- [What is required]: Copy the data exactly; pictures stay out of the copy.

- [Data shown]:

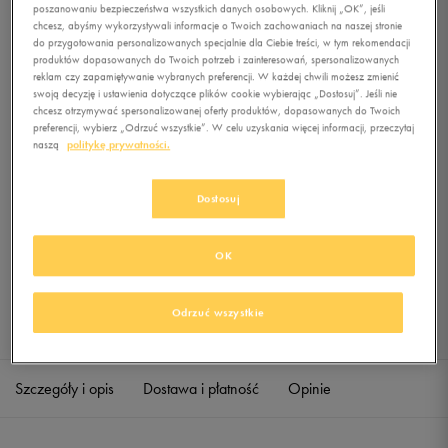
poszanowaniu bezpieczeństwa wszystkich danych osobowych. Kliknij „OK”, jeśli
chcesz, abyśmy wykorzystywali informacje o Twoich zachowaniach na naszej stronie
do przygotowania personalizowanych specjalnie dla Ciebie treści, w tym rekomendacji
0.0
(
0
)
produktów dopasowanych do Twoich potrzeb i zainteresowań, spersonalizowanych
19,99
zł
z Vat
reklam czy zapamiętywanie wybranych preferencji. W każdej chwili możesz zmienić
swoją decyzję i ustawienia dotyczące plików cookie wybierając „Dostosuj”. Jeśli nie
chcesz otrzymywać spersonalizowanej oferty produktów, dopasowanych do Twoich
+ 100 PKT W
KLUBIE 50 STYLE
preferencji, wybierz „Odrzuć wszystkie”. W celu uzyskania więcej informacji, przeczytaj
naszą
politykę prywatności.
Dostosuj
Produkt niedostępny
Jeśli artykuł będzie ponownie dostępny, otrzymasz od nas powiadomienie.
OK
Wybierz rozmiar
Odrzuć wszystkie
Sprawdź dostępność w salonach
M
Powiadom o dostępności
Szczegóły i opis
Dostawa i płatność
Opinie
L
Powiadom o dostępności
XL
Powiadom o dostępności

- [Result]:
poszanowaniu bezpieczeństwa wszystkich danych osobowych. Kliknij „OK”, jeśli
chcesz, abyśmy wykorzystywali informacje o Twoich zachowaniach na naszej stronie
do przygotowania personalizowanych specjalnie dla Ciebie treści, w tym rekomendacji
0.0
(
0
)
produktów dopasowanych do Twoich potrzeb i zainteresowań, spersonalizowanych
19,99
zł
z Vat
reklam czy zapamiętywanie wybranych preferencji. W każdej chwili możesz zmienić
swoją decyzję i ustawienia dotyczące plików cookie wybierając „Dostosuj”. Jeśli nie
chcesz otrzymywać spersonalizowanej oferty produktów, dopasowanych do Twoich
+ 100 PKT W
KLUBIE 50 STYLE
preferencji, wybierz „Odrzuć wszystkie”. W celu uzyskania więcej informacji, przeczytaj
naszą
politykę prywatności.
Dostosuj
Produkt niedostępny
Jeśli artykuł będzie ponownie dostępny, otrzymasz od nas powiadomienie.
OK
Wybierz rozmiar
Odrzuć wszystkie
Sprawdź dostępność w salonach
M
Powiadom o dostępności
Szczegóły i opis
Dostawa i płatność
Opinie
L
Powiadom o dostępności
XL
Powiadom o dostępności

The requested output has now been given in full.